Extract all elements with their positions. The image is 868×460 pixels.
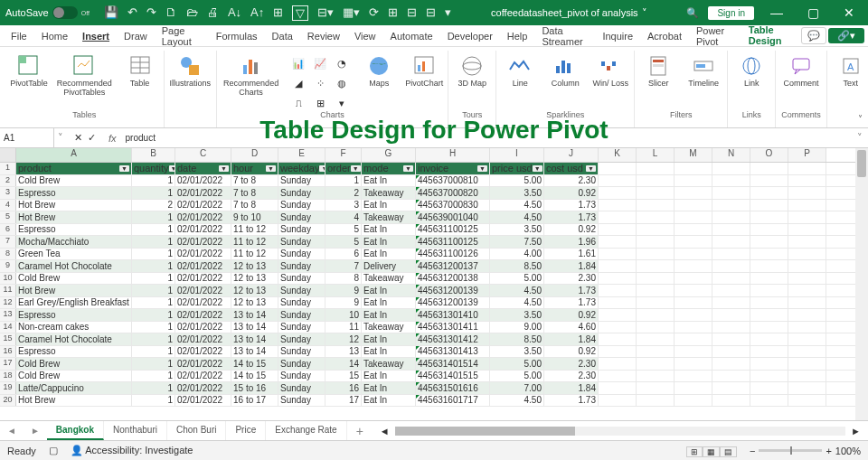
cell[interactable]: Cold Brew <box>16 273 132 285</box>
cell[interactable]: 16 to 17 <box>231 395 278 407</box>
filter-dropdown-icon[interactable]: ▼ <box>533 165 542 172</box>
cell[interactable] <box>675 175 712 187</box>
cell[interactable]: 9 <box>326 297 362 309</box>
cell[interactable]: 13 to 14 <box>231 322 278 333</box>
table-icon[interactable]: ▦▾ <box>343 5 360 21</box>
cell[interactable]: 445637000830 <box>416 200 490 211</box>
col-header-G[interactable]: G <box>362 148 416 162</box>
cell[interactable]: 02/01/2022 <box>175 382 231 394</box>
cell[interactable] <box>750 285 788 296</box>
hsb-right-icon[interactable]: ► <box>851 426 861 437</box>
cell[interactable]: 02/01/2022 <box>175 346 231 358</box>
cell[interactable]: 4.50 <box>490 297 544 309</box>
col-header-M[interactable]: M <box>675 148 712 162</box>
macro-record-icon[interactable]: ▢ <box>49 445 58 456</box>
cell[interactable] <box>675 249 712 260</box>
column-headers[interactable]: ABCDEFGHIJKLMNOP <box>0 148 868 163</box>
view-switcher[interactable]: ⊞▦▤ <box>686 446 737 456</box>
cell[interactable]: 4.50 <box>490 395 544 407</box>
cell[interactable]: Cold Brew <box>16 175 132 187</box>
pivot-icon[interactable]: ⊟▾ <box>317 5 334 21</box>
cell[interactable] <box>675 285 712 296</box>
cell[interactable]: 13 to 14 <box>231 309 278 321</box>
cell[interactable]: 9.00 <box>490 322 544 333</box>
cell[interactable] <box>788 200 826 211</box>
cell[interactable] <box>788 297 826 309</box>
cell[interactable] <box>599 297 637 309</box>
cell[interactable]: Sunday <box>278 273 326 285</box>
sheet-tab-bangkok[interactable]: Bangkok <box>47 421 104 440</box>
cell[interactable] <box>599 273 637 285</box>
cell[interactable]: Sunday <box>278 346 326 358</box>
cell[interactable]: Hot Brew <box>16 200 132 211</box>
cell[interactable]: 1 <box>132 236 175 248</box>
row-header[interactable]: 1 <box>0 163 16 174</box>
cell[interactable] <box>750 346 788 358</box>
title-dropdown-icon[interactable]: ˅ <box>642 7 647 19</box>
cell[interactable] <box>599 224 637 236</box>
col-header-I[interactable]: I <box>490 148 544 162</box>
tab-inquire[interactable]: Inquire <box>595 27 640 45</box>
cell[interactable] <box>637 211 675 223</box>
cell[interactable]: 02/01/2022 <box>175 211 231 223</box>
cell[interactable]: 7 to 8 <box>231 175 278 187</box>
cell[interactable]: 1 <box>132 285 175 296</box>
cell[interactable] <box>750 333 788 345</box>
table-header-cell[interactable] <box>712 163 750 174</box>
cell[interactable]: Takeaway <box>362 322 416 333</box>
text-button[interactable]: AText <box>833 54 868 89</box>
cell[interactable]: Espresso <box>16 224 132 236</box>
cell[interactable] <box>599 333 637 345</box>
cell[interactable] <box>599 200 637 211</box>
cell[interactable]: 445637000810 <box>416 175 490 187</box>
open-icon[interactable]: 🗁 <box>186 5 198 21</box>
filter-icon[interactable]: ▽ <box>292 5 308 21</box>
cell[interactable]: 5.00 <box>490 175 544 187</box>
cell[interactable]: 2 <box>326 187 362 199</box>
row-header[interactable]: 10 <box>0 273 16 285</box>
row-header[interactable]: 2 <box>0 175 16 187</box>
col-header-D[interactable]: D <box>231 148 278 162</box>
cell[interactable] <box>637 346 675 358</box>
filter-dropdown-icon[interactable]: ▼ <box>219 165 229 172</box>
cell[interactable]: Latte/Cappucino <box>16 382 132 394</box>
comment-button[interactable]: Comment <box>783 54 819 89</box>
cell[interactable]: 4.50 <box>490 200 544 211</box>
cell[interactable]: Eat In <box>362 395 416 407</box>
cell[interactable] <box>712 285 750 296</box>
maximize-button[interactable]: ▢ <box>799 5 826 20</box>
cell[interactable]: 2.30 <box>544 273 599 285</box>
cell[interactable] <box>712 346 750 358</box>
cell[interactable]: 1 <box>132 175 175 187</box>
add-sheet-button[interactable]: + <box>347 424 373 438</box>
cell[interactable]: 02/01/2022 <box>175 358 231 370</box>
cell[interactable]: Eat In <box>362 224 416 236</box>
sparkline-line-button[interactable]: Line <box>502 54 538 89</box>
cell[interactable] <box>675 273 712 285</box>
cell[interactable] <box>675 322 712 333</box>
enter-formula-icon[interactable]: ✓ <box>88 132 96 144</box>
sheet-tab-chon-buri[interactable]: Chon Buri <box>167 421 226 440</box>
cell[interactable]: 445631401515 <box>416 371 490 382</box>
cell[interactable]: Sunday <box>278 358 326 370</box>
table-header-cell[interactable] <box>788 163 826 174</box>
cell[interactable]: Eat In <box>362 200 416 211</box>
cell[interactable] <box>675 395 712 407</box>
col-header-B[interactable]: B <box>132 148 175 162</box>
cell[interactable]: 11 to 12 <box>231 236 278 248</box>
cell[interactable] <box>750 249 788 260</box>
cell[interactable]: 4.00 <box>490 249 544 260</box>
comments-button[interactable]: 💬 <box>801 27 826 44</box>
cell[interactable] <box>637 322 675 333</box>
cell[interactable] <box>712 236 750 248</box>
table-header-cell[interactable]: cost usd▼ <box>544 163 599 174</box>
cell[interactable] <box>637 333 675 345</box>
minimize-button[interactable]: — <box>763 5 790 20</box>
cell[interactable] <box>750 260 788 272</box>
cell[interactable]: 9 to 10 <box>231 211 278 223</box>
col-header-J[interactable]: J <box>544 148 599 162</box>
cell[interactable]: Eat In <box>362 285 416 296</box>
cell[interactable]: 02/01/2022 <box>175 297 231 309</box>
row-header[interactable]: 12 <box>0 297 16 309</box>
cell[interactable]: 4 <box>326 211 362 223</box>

⁂

* **HOW TO COMPLETE THIS TASK**
Skip every image and output the remaining records exactly.

* **ANSWER BELOW**
Extract all elements with their positions. The image is 868×460 pixels.
cell[interactable]: Cold Brew <box>16 273 132 285</box>
cell[interactable]: 16 to 17 <box>231 395 278 407</box>
filter-dropdown-icon[interactable]: ▼ <box>533 165 542 172</box>
cell[interactable] <box>675 175 712 187</box>
cell[interactable]: 9 <box>326 297 362 309</box>
cell[interactable]: 13 to 14 <box>231 322 278 333</box>
table-icon[interactable]: ▦▾ <box>343 5 360 21</box>
cell[interactable]: 445637000830 <box>416 200 490 211</box>
col-header-G[interactable]: G <box>362 148 416 162</box>
cell[interactable]: 02/01/2022 <box>175 382 231 394</box>
cell[interactable] <box>750 285 788 296</box>
hsb-right-icon[interactable]: ► <box>851 426 861 437</box>
cell[interactable]: 02/01/2022 <box>175 346 231 358</box>
cell[interactable]: 4.50 <box>490 297 544 309</box>
col-header-M[interactable]: M <box>675 148 712 162</box>
macro-record-icon[interactable]: ▢ <box>49 445 58 456</box>
cell[interactable] <box>675 249 712 260</box>
column-headers[interactable]: ABCDEFGHIJKLMNOP <box>0 148 868 163</box>
view-switcher[interactable]: ⊞▦▤ <box>686 446 737 456</box>
cell[interactable]: 4.50 <box>490 395 544 407</box>
cell[interactable]: Cold Brew <box>16 175 132 187</box>
pivot-icon[interactable]: ⊟▾ <box>317 5 334 21</box>
cell[interactable] <box>675 285 712 296</box>
cell[interactable]: 13 to 14 <box>231 309 278 321</box>
cell[interactable]: 9.00 <box>490 322 544 333</box>
cell[interactable] <box>788 200 826 211</box>
cell[interactable] <box>788 297 826 309</box>
cell[interactable] <box>599 297 637 309</box>
cell[interactable]: Sunday <box>278 273 326 285</box>
sheet-tab-bangkok[interactable]: Bangkok <box>47 421 104 440</box>
cell[interactable] <box>599 273 637 285</box>
cell[interactable]: Sunday <box>278 346 326 358</box>
cell[interactable]: Hot Brew <box>16 200 132 211</box>
cell[interactable]: 1 <box>132 236 175 248</box>
row-header[interactable]: 1 <box>0 163 16 174</box>
cell[interactable] <box>750 346 788 358</box>
title-dropdown-icon[interactable]: ˅ <box>642 7 647 19</box>
cell[interactable] <box>599 224 637 236</box>
col-header-I[interactable]: I <box>490 148 544 162</box>
tab-inquire[interactable]: Inquire <box>595 27 640 45</box>
cell[interactable] <box>637 211 675 223</box>
cell[interactable]: 02/01/2022 <box>175 211 231 223</box>
cell[interactable]: 7 to 8 <box>231 175 278 187</box>
cell[interactable]: 1 <box>132 285 175 296</box>
cell[interactable] <box>750 333 788 345</box>
table-header-cell[interactable] <box>712 163 750 174</box>
cell[interactable]: Takeaway <box>362 322 416 333</box>
text-button[interactable]: AText <box>833 54 868 89</box>
cell[interactable]: Espresso <box>16 224 132 236</box>
cell[interactable] <box>599 333 637 345</box>
cell[interactable] <box>599 200 637 211</box>
cell[interactable]: 445637000810 <box>416 175 490 187</box>
open-icon[interactable]: 🗁 <box>186 5 198 21</box>
filter-icon[interactable]: ▽ <box>292 5 308 21</box>
cell[interactable]: 5.00 <box>490 175 544 187</box>
cell[interactable]: 2 <box>326 187 362 199</box>
row-header[interactable]: 10 <box>0 273 16 285</box>
row-header[interactable]: 2 <box>0 175 16 187</box>
col-header-D[interactable]: D <box>231 148 278 162</box>
cell[interactable] <box>637 346 675 358</box>
filter-dropdown-icon[interactable]: ▼ <box>219 165 229 172</box>
cell[interactable]: Latte/Cappucino <box>16 382 132 394</box>
comment-button[interactable]: Comment <box>783 54 819 89</box>
cell[interactable]: 4.50 <box>490 200 544 211</box>
cell[interactable]: Eat In <box>362 395 416 407</box>
cell[interactable] <box>712 285 750 296</box>
maximize-button[interactable]: ▢ <box>799 5 826 20</box>
cell[interactable]: 2.30 <box>544 273 599 285</box>
cell[interactable] <box>712 346 750 358</box>
cell[interactable]: 1 <box>132 175 175 187</box>
add-sheet-button[interactable]: + <box>347 424 373 438</box>
cell[interactable]: 02/01/2022 <box>175 358 231 370</box>
cell[interactable]: Eat In <box>362 224 416 236</box>
sparkline-line-button[interactable]: Line <box>502 54 538 89</box>
cell[interactable] <box>675 273 712 285</box>
cell[interactable] <box>675 322 712 333</box>
enter-formula-icon[interactable]: ✓ <box>88 132 96 144</box>
sheet-tab-chon-buri[interactable]: Chon Buri <box>167 421 226 440</box>
cell[interactable]: 445631401515 <box>416 371 490 382</box>
cell[interactable]: Sunday <box>278 358 326 370</box>
table-header-cell[interactable] <box>788 163 826 174</box>
cell[interactable]: Eat In <box>362 200 416 211</box>
cell[interactable] <box>675 395 712 407</box>
col-header-B[interactable]: B <box>132 148 175 162</box>
cell[interactable]: 11 to 12 <box>231 236 278 248</box>
cell[interactable] <box>750 249 788 260</box>
cell[interactable]: 4.00 <box>490 249 544 260</box>
comments-button[interactable]: 💬 <box>801 27 826 44</box>
cell[interactable] <box>637 322 675 333</box>
cell[interactable] <box>712 236 750 248</box>
table-header-cell[interactable]: cost usd▼ <box>544 163 599 174</box>
cell[interactable] <box>637 333 675 345</box>
minimize-button[interactable]: — <box>763 5 790 20</box>
cell[interactable] <box>750 260 788 272</box>
cell[interactable]: 9 to 10 <box>231 211 278 223</box>
col-header-J[interactable]: J <box>544 148 599 162</box>
cell[interactable]: Eat In <box>362 285 416 296</box>
cell[interactable]: 02/01/2022 <box>175 297 231 309</box>
row-header[interactable]: 12 <box>0 297 16 309</box>
cell[interactable]: 4 <box>326 211 362 223</box>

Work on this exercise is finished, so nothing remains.